# WHAT THE TASK REQUIRES
Each line of the material that mentions the word "Alexandre" is to be copied.

# AVAILABLE DATA
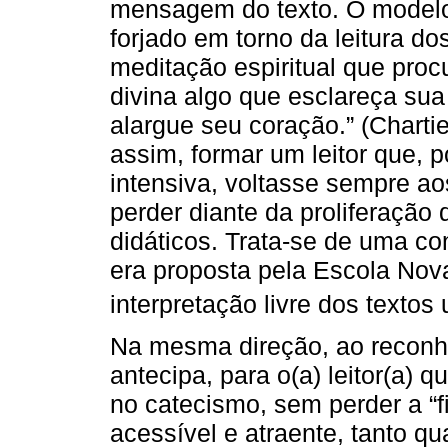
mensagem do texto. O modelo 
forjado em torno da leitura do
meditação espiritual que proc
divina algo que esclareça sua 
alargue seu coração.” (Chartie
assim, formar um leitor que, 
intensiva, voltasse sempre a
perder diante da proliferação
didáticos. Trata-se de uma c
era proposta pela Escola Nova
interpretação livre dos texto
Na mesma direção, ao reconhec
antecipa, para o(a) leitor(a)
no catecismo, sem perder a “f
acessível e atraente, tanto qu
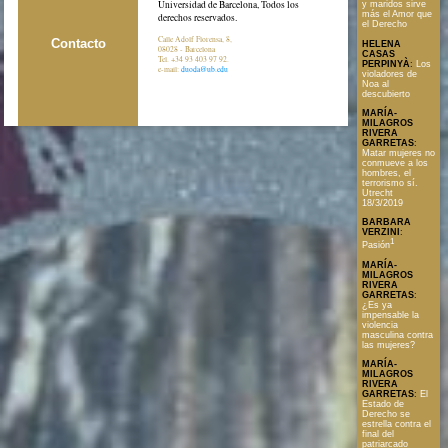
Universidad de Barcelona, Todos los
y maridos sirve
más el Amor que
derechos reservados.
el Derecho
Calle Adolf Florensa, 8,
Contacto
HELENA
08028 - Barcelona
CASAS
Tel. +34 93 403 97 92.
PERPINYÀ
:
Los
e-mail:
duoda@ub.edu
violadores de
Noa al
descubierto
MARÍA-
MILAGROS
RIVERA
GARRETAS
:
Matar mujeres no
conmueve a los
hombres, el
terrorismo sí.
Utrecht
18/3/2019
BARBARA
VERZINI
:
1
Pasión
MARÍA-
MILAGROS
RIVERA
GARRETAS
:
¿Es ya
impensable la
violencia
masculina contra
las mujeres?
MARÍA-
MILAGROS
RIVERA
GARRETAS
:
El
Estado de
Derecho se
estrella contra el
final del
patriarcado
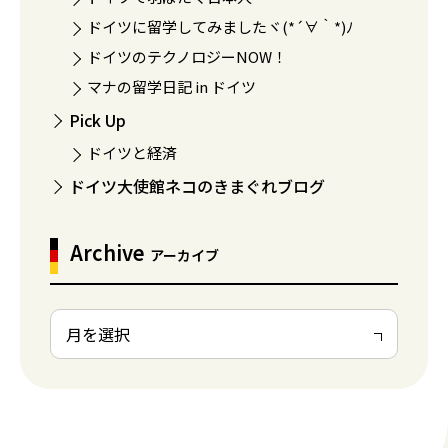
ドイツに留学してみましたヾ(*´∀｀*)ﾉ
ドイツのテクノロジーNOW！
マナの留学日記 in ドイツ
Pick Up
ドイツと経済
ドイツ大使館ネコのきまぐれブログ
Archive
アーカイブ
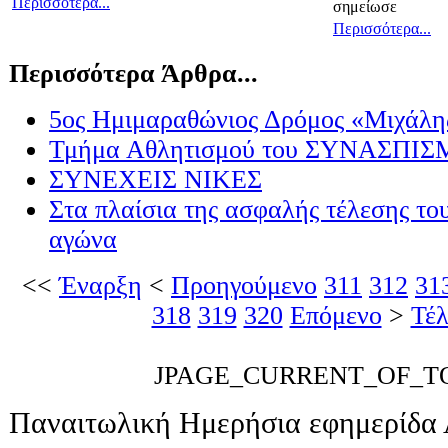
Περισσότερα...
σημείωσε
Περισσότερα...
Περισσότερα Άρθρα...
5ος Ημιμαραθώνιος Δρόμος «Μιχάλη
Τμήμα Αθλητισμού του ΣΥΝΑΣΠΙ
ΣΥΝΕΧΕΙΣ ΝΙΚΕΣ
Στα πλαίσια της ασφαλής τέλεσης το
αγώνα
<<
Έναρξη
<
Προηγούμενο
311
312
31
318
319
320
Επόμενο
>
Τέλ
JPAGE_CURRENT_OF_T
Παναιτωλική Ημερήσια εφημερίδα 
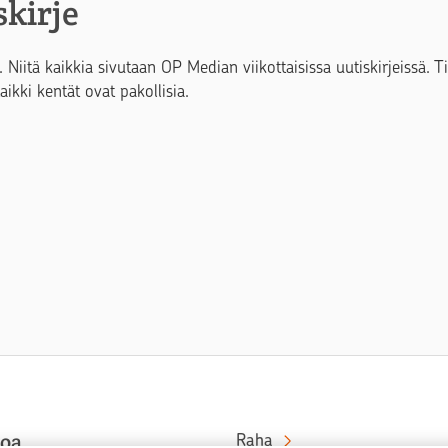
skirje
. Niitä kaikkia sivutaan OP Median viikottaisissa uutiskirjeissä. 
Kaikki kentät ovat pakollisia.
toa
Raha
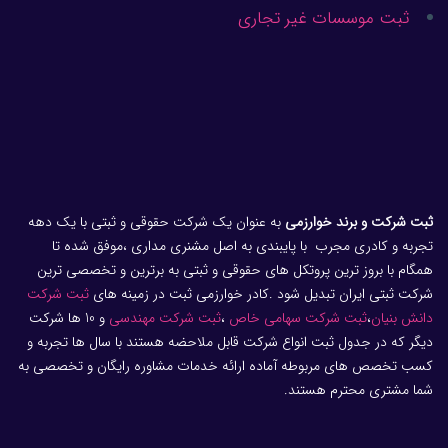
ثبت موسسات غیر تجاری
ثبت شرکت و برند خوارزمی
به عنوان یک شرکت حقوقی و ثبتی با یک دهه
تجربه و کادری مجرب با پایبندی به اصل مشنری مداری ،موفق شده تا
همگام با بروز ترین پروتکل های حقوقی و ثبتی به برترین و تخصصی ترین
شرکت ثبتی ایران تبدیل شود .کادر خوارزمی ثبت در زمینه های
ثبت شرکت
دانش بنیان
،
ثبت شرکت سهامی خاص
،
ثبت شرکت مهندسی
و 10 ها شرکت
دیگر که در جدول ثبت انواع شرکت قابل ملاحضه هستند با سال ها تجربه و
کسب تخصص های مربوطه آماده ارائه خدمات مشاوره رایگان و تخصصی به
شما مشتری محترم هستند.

--

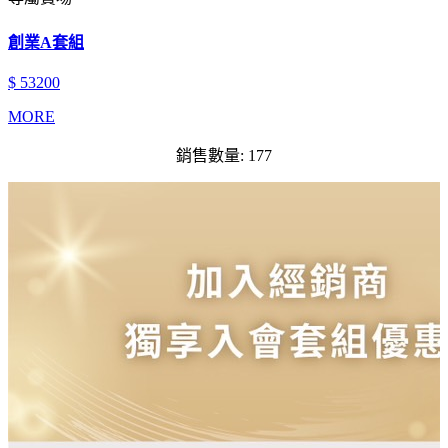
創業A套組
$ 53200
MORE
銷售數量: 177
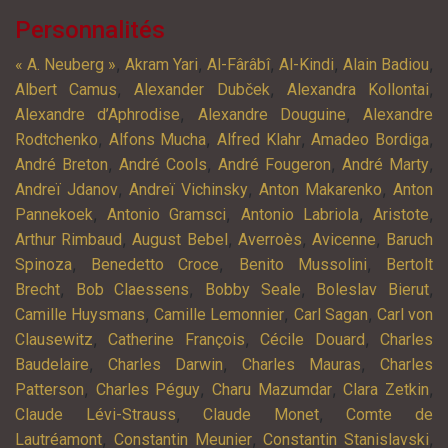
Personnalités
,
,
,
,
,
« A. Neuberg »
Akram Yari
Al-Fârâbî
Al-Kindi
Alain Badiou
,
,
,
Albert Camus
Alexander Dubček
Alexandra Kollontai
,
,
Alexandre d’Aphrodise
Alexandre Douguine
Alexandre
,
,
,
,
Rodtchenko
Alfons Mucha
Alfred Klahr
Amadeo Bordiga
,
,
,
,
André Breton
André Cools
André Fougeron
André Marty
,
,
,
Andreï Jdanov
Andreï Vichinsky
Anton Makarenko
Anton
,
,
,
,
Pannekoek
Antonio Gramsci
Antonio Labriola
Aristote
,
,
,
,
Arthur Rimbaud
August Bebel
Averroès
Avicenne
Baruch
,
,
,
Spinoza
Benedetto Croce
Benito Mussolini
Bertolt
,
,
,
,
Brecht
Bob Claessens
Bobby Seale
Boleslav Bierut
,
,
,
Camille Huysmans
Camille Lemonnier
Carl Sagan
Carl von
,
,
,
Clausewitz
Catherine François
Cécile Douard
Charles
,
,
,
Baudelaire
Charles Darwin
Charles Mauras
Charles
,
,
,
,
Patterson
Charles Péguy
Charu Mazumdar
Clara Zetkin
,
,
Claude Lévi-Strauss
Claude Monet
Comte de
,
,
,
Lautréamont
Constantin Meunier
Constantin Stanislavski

---

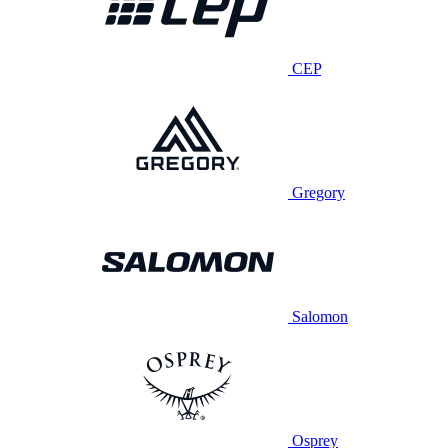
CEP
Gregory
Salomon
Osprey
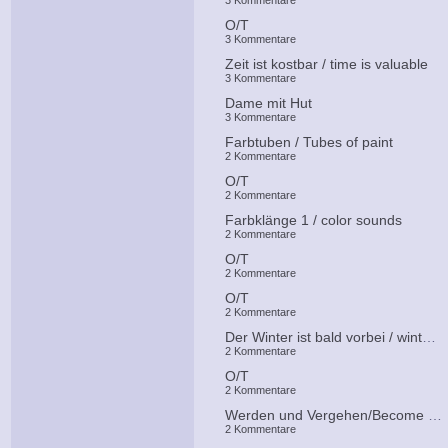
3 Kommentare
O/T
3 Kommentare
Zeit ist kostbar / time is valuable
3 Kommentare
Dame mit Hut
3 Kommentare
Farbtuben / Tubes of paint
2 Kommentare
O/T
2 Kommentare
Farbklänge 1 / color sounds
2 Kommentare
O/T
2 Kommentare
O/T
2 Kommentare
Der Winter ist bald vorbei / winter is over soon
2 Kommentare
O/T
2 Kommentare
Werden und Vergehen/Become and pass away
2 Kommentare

# RESPONSE TO THE TASK
Alexandre d’Aphrodise
Alexandre Douguine
Alexandre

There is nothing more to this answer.